There are a hundred little adjustments you can make every day, every moment as you drive and the result will be to increase your gas mileage by 20 per cent or 40 per cent or more. We don't need to wait helplessly until somebody invents a car that gets 100 miles per gallon (or 300 kilometers per liter). Agility and resourcefulness is all about starting where we are and working with what we've got to move toward our goal.

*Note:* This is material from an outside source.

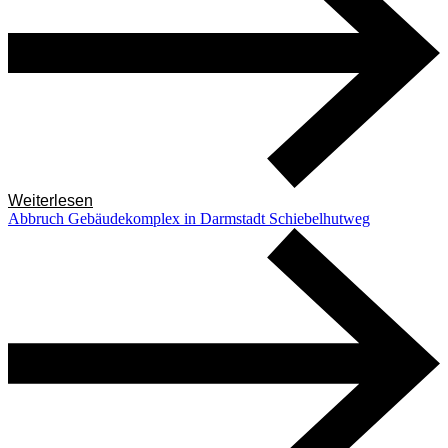
Weiterlesen
Abbruch Gebäudekomplex in Darmstadt Schiebelhutweg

There is a very agile, very green, very cool phenomenon happening right now called "hypermiling" - getting hyper miles from whatever vehicle you happen to be driving at the moment (do a web search on hypermiling and see what comes up). It happens when you get a real-time readout showing your miles per gallon as you drive down the road. This used to be a feature only on luxury cars, now it's showing up on more cars; you can buy and install a simple gauge in your car to show you this data if your car doesn't have one already. And when you do, you enter into a relationship with the data and your car and the world that brings about bottom line savings and a new outlook on life. This is what the future looks like.
Last week I spent some time with my brother Andy who lives outside of Albany in upstate New York. He is a level headed and pretty conservative kind of guy who does not fall for passing fads. He picked me up at the airport and right away I noticed something different about the way he was driving. He was accelerating slowly, gliding around corners, and not using the brakes much. I asked what was going on, and he pointed to a gauge on his dashboard that showed a real-time readout of MPG (miles per gallon) and AvMPG (average miles per gallon).
He said the objective was to operate the car so as to get the highest possible MPG moment to moment, and over the longer haul his goal was to get the AvMPG up to 25.5. He explained that up until a couple of months ago his AvMPG had been around 20.5 and he wanted to see a 25 per cent increase in AvMPG to help offset the rising prices he had to pay for gas.
I asked a few more questions and he opened up and admitted he was becoming quite devoted to the practice of hypermiling. He thought about increasing MPG and AvMPG all the time while behind the wheel, and his AvMPG was already 24.0 to 24.5 and that meant saving at least $1,000 annually on gasoline.
This is a text book illustration of what simple embedded electronics and data displays can do to change our relationship with our machines and our world and with each other. The effect of a real-time data feed that displays performance data back to an operator allows that person to make continuous adjustments to maximize efficiency as conditions change, and all those simple adjustments start to add up in significant ways (I'm talking about the performance of cars here, but the same principles apply to the performance of whole companies if they can learn to harness the power of self-adjusting feedback loops).
Hard core hypermilers practice and refine their techniques relentlessly, but that doesn't mean the rest of us can't start learning to do the basic stuff now and then move on from there. It involves applying some principles like pump up your tires to the maximum rating shown on their sidewalls to reduce rolling resistance; use low viscosity engine oil to reduce engine resistance; keep your engine speed down (many cars have a sweet spot at around 40-45 MPH where they get the highest MPG) but do go for higher speeds when gliding down hills, avoid unnecessary braking and try coasting to a stop.
One day we took a drive out into the country to a town about 70 miles away and I started to see the possibilities of hypermiling. The game is infectious. You get caught up in how to play each stretch of road and navigate through other traffic and how to time the stop lights so you don't have to use your brakes.